Single Nucleotide Polymorphisms at the PRR3, ABCF1, and GNL1 Genes in the HLA Class I Region Are Associated with Graves' Ophthalmopathy in a Gender-Dependent Manner

Abstract

To investigate whether a conserved HLA class I region influenced the development of Graves' ophthalmopathy (GO) in patients with Graves' disease (GD) in a Taiwan-Chinese population. Case-control study. Four hundred sixty-eight Taiwan-Chinese patients with GD; 200 of these patients had GO, whereas 268 patients did not. Five single nucleotide polymorphisms (SNPs) between the HLA-A and HLA-C loci were genotyped. The Mann-Whitney U test and chi-square test with Bonferroni correction were used.
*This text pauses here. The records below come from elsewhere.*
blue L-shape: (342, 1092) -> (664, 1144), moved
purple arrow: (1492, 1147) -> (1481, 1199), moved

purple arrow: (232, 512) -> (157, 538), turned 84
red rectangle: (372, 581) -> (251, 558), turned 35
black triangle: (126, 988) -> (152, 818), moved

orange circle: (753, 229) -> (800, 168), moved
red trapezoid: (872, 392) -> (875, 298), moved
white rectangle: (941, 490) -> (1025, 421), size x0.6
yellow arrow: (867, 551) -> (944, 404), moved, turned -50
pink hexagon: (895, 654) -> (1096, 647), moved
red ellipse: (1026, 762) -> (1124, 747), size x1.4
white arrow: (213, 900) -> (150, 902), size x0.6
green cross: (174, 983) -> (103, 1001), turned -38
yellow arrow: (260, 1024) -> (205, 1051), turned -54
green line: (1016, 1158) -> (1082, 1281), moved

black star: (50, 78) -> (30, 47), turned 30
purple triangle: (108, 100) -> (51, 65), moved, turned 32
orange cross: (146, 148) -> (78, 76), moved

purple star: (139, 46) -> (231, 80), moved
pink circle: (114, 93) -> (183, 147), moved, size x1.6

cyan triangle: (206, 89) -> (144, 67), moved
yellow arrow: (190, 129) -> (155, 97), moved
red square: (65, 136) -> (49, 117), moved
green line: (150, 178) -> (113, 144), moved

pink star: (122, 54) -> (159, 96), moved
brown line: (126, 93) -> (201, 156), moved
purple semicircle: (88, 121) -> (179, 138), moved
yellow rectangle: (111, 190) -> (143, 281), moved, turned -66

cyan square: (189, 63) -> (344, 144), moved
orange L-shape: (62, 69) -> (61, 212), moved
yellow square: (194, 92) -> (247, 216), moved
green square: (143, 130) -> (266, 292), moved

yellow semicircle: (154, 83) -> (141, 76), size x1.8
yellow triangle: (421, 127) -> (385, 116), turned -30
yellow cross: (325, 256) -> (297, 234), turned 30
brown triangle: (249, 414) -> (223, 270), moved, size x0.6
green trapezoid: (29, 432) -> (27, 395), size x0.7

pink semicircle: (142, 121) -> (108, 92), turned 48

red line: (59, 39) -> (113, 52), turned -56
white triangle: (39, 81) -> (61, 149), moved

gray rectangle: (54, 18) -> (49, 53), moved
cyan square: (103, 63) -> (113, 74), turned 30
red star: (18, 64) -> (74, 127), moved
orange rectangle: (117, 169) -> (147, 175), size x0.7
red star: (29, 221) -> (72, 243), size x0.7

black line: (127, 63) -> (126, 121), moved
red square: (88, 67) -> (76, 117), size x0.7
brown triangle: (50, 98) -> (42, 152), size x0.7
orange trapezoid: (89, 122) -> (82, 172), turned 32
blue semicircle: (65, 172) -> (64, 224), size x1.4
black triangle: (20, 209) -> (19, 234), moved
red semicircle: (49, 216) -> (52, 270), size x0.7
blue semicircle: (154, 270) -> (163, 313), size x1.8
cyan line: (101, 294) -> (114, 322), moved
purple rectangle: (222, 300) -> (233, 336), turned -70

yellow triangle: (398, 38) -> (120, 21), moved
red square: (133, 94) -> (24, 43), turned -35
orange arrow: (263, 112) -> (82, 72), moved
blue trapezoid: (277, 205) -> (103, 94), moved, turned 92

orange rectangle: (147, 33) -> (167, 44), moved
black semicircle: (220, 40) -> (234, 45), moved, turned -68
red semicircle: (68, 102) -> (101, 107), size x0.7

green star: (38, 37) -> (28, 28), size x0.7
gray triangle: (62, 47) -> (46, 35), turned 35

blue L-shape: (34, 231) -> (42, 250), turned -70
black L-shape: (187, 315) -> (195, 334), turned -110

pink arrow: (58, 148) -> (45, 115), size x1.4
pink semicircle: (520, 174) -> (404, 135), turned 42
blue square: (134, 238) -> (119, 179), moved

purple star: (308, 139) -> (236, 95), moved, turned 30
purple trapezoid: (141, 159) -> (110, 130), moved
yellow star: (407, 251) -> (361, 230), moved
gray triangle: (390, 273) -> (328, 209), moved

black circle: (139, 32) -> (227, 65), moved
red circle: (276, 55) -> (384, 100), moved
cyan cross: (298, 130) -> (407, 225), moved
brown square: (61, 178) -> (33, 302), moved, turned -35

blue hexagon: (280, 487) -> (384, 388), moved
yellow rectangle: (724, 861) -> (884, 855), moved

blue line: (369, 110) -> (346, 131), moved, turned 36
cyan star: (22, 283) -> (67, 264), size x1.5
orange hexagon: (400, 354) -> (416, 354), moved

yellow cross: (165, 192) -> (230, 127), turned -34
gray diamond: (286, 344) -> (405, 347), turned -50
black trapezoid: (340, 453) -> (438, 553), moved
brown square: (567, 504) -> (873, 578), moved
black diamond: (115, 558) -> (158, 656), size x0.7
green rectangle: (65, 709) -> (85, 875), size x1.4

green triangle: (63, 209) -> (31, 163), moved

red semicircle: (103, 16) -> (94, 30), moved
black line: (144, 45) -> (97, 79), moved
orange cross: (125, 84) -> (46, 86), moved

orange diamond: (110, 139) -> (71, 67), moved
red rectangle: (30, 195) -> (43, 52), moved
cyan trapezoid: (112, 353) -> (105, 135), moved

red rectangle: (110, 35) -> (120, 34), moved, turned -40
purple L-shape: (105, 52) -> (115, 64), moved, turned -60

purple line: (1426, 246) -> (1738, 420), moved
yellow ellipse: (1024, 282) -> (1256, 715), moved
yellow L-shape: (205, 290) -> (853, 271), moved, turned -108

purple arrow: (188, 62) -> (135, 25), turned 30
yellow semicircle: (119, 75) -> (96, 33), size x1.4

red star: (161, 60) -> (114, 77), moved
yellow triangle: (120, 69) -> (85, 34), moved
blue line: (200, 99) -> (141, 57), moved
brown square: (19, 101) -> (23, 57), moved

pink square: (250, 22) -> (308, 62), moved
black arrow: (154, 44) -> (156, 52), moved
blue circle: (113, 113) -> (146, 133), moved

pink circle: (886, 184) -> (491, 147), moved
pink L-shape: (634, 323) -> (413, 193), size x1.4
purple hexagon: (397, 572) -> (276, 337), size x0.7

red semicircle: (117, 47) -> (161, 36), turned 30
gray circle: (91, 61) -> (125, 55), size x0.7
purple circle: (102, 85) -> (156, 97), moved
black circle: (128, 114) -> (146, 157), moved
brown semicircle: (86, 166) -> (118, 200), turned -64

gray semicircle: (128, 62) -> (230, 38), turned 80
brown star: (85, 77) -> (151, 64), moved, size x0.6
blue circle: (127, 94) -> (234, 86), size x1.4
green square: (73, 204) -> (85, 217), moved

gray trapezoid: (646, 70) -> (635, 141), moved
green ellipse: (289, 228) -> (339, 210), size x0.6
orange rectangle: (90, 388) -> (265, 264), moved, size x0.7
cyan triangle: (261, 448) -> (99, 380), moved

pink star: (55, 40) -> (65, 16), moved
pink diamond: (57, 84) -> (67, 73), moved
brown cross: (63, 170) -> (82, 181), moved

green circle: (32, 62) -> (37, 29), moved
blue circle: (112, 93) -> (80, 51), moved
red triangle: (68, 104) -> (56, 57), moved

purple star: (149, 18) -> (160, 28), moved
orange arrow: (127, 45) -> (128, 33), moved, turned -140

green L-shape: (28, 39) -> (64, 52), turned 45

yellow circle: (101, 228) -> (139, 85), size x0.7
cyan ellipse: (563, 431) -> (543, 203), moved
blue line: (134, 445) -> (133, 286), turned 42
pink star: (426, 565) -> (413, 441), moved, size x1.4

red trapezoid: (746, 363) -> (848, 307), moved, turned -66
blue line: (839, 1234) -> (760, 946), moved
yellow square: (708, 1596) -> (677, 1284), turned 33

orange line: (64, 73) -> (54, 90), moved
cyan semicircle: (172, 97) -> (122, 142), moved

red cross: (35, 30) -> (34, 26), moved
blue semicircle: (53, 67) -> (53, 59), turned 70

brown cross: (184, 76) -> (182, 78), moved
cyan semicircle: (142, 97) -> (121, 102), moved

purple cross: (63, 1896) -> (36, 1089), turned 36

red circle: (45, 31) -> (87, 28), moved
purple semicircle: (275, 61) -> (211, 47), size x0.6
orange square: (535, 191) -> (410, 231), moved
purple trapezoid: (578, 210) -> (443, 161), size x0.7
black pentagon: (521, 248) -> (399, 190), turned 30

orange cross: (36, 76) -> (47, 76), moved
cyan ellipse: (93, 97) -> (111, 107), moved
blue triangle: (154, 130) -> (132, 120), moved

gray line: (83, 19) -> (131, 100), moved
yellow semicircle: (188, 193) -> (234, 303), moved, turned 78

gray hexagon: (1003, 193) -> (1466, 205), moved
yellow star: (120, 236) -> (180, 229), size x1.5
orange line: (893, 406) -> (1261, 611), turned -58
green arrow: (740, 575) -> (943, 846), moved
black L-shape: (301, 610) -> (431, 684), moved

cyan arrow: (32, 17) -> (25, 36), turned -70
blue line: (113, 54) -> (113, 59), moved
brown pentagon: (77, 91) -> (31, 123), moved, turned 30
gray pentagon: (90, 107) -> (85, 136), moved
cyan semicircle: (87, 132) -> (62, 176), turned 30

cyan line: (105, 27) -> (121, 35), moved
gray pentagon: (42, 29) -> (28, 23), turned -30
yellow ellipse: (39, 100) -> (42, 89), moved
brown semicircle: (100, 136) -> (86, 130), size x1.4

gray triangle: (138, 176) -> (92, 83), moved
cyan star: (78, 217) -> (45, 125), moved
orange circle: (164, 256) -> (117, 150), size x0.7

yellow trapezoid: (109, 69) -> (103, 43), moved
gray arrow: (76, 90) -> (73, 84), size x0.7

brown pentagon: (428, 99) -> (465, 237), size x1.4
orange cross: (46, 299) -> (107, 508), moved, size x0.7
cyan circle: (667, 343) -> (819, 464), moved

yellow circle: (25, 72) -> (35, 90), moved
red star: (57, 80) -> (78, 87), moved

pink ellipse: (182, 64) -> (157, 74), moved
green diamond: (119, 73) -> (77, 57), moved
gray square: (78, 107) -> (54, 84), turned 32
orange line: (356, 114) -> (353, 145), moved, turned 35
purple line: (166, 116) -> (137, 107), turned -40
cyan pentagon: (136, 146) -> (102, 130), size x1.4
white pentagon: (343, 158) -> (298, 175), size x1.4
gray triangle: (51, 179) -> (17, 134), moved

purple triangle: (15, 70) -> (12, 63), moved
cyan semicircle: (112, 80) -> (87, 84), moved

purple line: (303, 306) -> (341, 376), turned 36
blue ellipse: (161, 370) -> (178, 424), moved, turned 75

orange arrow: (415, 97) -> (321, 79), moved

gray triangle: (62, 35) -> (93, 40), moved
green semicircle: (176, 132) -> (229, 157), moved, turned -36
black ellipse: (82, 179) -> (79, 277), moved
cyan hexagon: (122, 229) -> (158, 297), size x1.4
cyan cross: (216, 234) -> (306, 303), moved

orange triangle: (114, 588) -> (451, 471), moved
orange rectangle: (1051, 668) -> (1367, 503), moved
The odds ratios (ORs) were estimated by applying unconditional logistic regression with a 95% confidence intervals (CIs). Strong gender effects on the distribution of the SNPs were apparent: male GD patients carrying an A allele at rs2074503 in the PRR3 gene tended to avoid demonstrating GO (P = 0.008; OR, 0.450; 95% CI, 0.248-0.819), whereas female patients tended to show GO (P = 0.01; OR, 1.486; 95% CI, 1.098-2.012). In addition, only the female GD patients with a T allele at rs1264439 in the ABCF-1 gene tended to demonstrate GO (P = 0.005; OR, 1.539; 95% CI, 1.139-2.081). Analysis of the haplotype blocks of the SNPs rs2074505 (GNL1) and rs2074503 (PRR3) showed that haplotype HA1 was underrepresented in male GO patients (P = 0.004; OR, 0.418; 95% CI, 0.228-0.767), whereas HA-4 was underrepresented in female GO patients (P = 0.007; OR, 0.660; 95% CI, 0.490-0.895). The results suggested that SNPs at PRR3 and ABCF1 genes and the haplotype composed by SNPs at GNL1 and PRR3 between the HLA-A and HLA-C genes tended to predict GO in a gender-dependent manner in patients with GD in Taiwan.